Multi-tenancy

The main purpose of Doris’s multi-tenant and resource isolation solution is to reduce interference between multiple users when performing data operations in the same Doris cluster, and to allocate cluster resources to each user more reasonably.

The scheme is mainly divided into two parts, one is the division of resource groups at the node level in the cluster, and the other is the resource limit for a single query.

Nodes in Doris

First, let’s briefly introduce the node composition of Doris. There are two types of nodes in a Doris cluster: Frontend (FE) and Backend (BE).

FE is mainly responsible for metadata management, cluster management, user request access and query plan analysis.

BE is mainly responsible for data storage and execution of query plans.

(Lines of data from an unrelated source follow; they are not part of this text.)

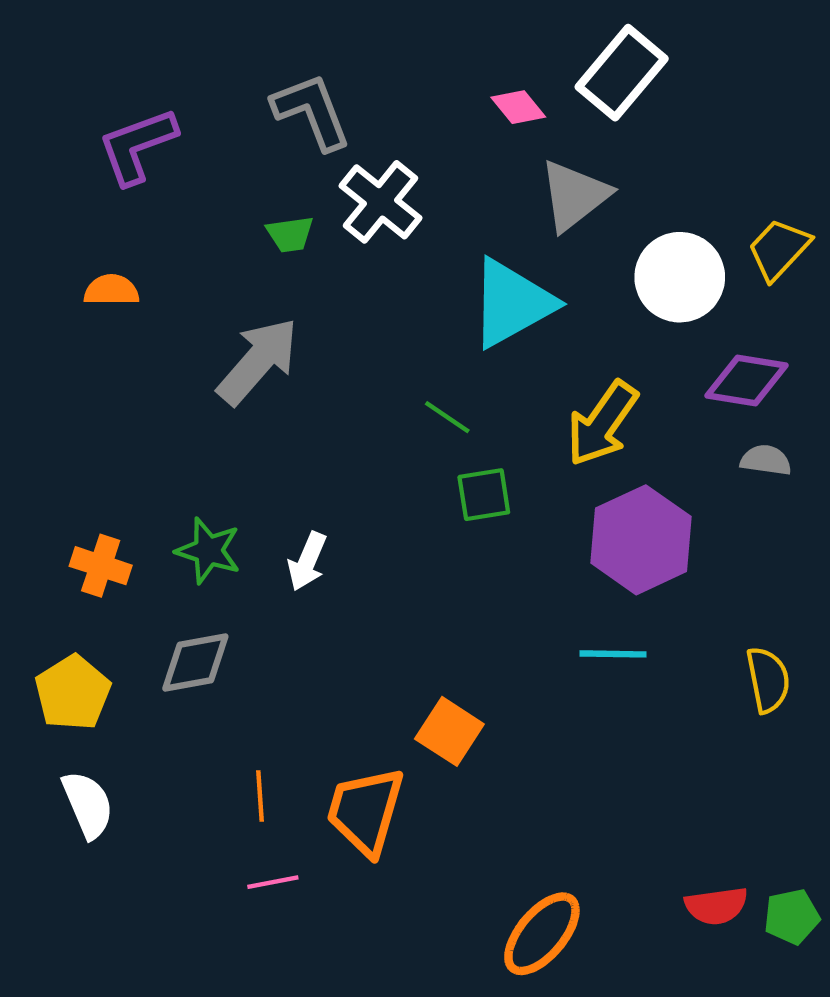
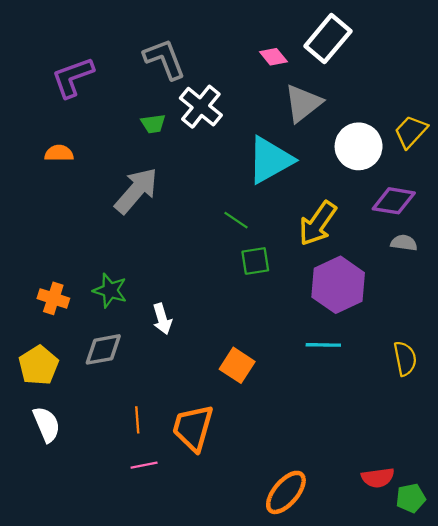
white arrow: (307, 561) -> (162, 319), moved, turned -40
orange square: (449, 731) -> (237, 365), moved
green pentagon: (792, 917) -> (411, 498), moved

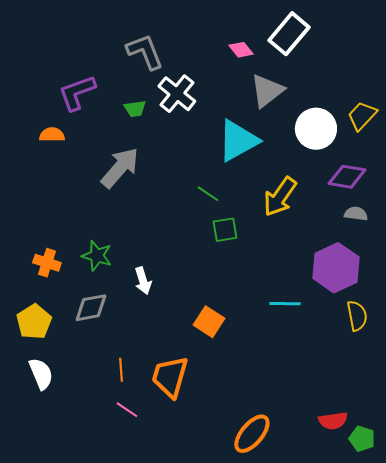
purple L-shape: (73, 77) -> (77, 93), moved
purple hexagon: (338, 285) -> (336, 268), moved
pink line: (144, 465) -> (127, 410), turned 45
green pentagon: (411, 498) -> (362, 439), turned 30

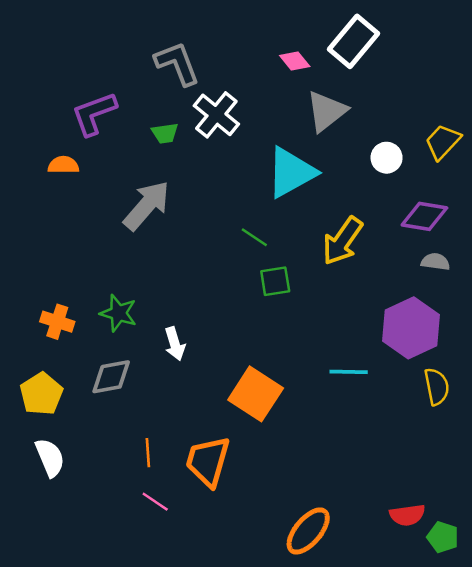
white circle: (316, 129) -> (387, 158), size x0.6
orange square: (209, 322) -> (256, 394), size x1.4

FE does not participate in the processing and calculation of user data, so it is a node with low resource consumption. The BE is responsible for all data calculations and task processing, and is a resource-consuming node. Therefore, the resource division and resource restriction schemes introduced in this article are all aimed at BE nodes. Because the FE node consumes relatively low resources and can also be scaled horizontally, there is usually no need to isolate and restrict resources, and the FE node can be shared by all users.

Node resource division

Node resource division refers to setting tags for BE nodes in a Doris cluster, and the BE nodes with the same tags form a resource group. Resource group can be regarded as a management unit of data storage and calculation. Below we use a specific example to introduce the use of resource groups.

  1. Set labels for BE nodes

    Assume that the current Doris cluster has 6 BE nodes. They are host[1-6] respectively. In the initial situation, all nodes belong to a default resource group (Default).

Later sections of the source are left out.